Non parla a caso, non per sentito dire. Dice così per esperienza. È in pensione da una dozzina d’anni, prima ne ha passati una trentina negli uffici comunali di Roma, reparto urbanistica, quello che oggi si chiama Dipartimento Programmazione e Attuazione Urbanistica, “ma che è lo stesso, c’hanno cambiato solo nome. Io stavo là, mi occupavo di progetti nati morti. Stavo sulle scatole al capo di allora, e pure a quelli successivi, c’ho sempre avuto un caratteraccio”.
Uno dei primi incarti che gli sono arrivati sulla scrivania riguardava proprio la zona dove è nato e tutt’ora risiede. “Mica s’è inventato niente Calenda. C’era ancora Ugo Vetere al Campidoglio, un gran signore. C’aveva l’idea di rendere Roma ancor più magnifica di quella che era. Erano gli anni Ottanta, per le vie succedeva di tutto e lui aveva il sogno che il bello potesse affievolire la forza della cattiveria”, ricorda Berelli. Era la fine del 1982 o forse del 1983. “A lui o non so chi gli era venuto in mente di fare tra il Flaminio e il Palazzetto un luogo dello sport. Ci volevano mettere prati, parcheggi, attrezzi per tutti. Uno andava là e faceva tutto lo sport che voleva. Dalla pallacanestro al calcio, passando per le corsette e non so che altro, sono mai stato uno sportivo. Mi arrivarono gli incarti per vedere i dettagli tecnici. Completai la revisione dopo qualche settimana, ma non credo che il faldone sia mai uscito dall’ufficio del mio capo. Rimase là sospeso”.
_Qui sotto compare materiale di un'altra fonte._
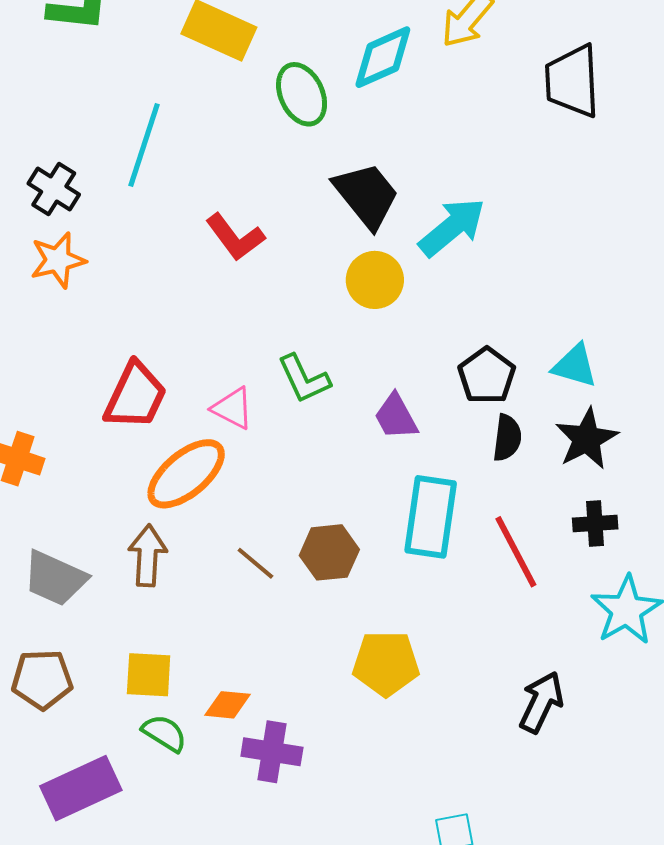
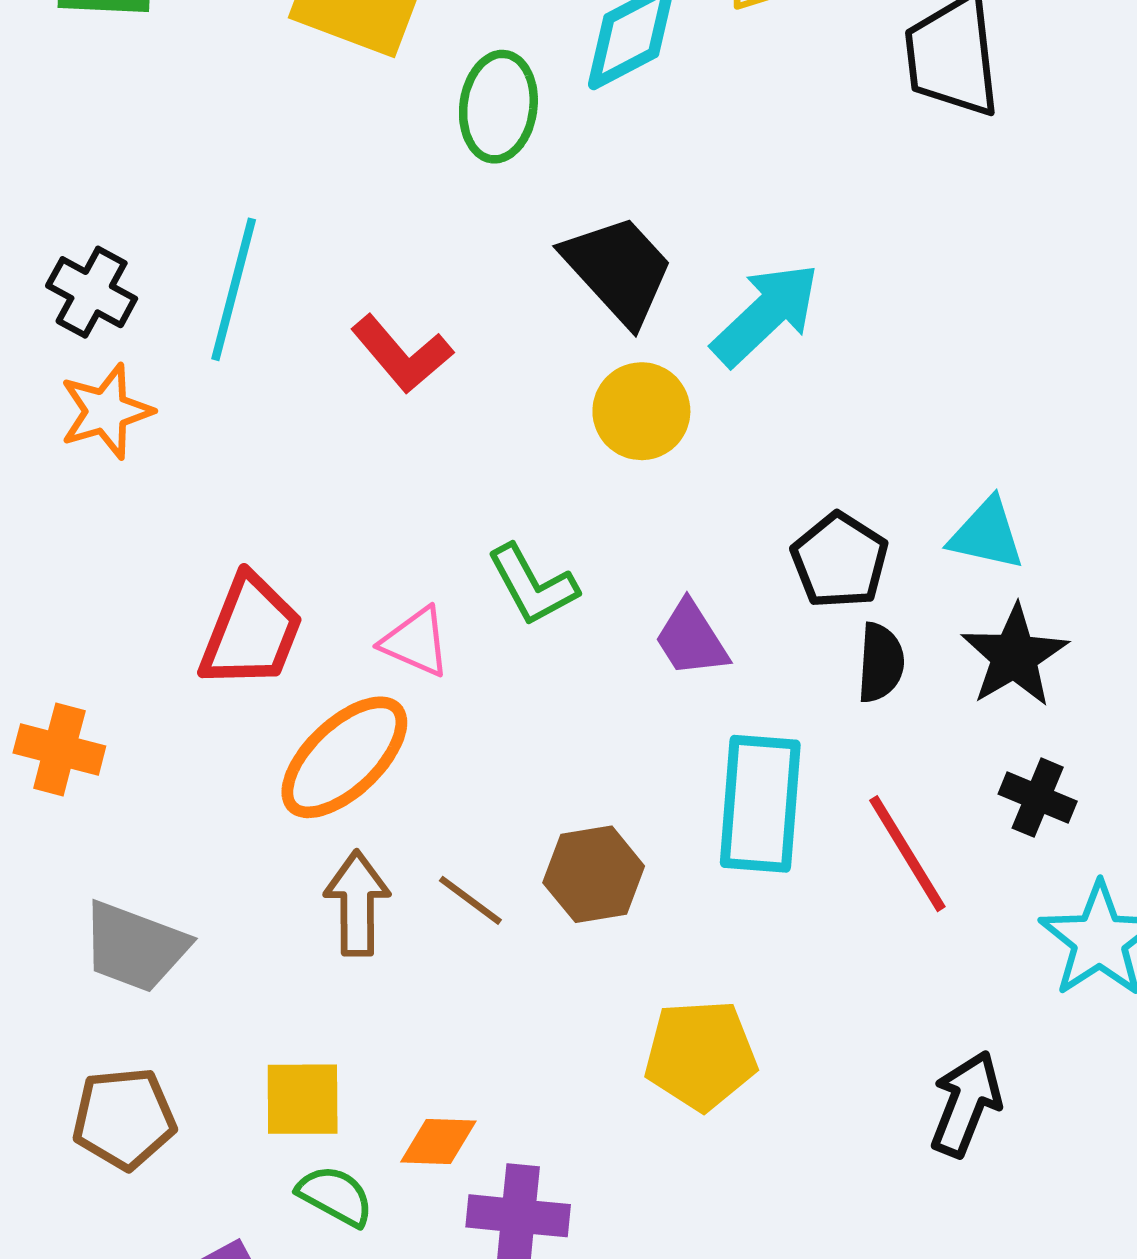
green ellipse: (302, 94) -> (498, 107), turned 36
cyan line: (144, 145) -> (234, 289), moved
black cross: (595, 523) -> (1038, 798), turned 30
brown arrow: (148, 556) -> (357, 903), moved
Gravitò tra le polveri di uno scaffale per anni. “Mi ritornò in mano che in Campidoglio ci stava Nicola Signorello. Rifeci quello che avevo fatto, ma anche quella volta non ne seppi più nulla”.
Ogni tanto la cittadella dello sport al Flaminio ritorna in auge, se ne parla un po’, ci si confronta, a volte si litiga, “perché c’è chi la vorrebbe così, chi colà. Se si sommassero le intenzioni sarebbe un luogo meraviglioso”. Ma non accade nulla. Walter Veltroni la diede per fatta: “D'intesa con la Sovrintendenza di Stato e con la famiglia Nervi stiamo progettando l'ampliamento dello stadio Flaminio a 40.000 posti, per farlo diventare lo stadio della Lazio e del rugby". Era il 2006, “l’idea era quella di sistemare un po’ tutto attorno”, sottolinea Berelli, ma se ne fece niente in realtà se non piccoli lavoretti.
Quarantamila persone al Flaminio ci entrarono, il rugby prese possesso del campo e degli spalti (che osservavano la Nazionale dal 2000). La Lazio però non prese mai dimora. E pure il rugby se ne andò. Alla fine del Sei Nazioni del 2011. Da allora poco o niente. Un decennio di solitudine, amplificato dall’abbandono nel 2018 di qualsiasi forma di sport dal Palazzetto.
Quei cinquecento metri che distanziano i progetti di Nervi padre (il Palazzetto) e Nervi figlio (il Flaminio) sono rimasti disabitati, in un silenzio noioso e rilassante, se non ci fosse ogni tanto “qualche ragazzino che ferma la macchina, mette la musica a palla si beve qualche birra con gli amici, qualche canna, insomma cose da giovani. Una volta c’erano le prostitute, qualcuna si affaccia ancora, ma non faccio vita notturna da parecchio e di schifezza in giro non ce n’è più come anni fa”.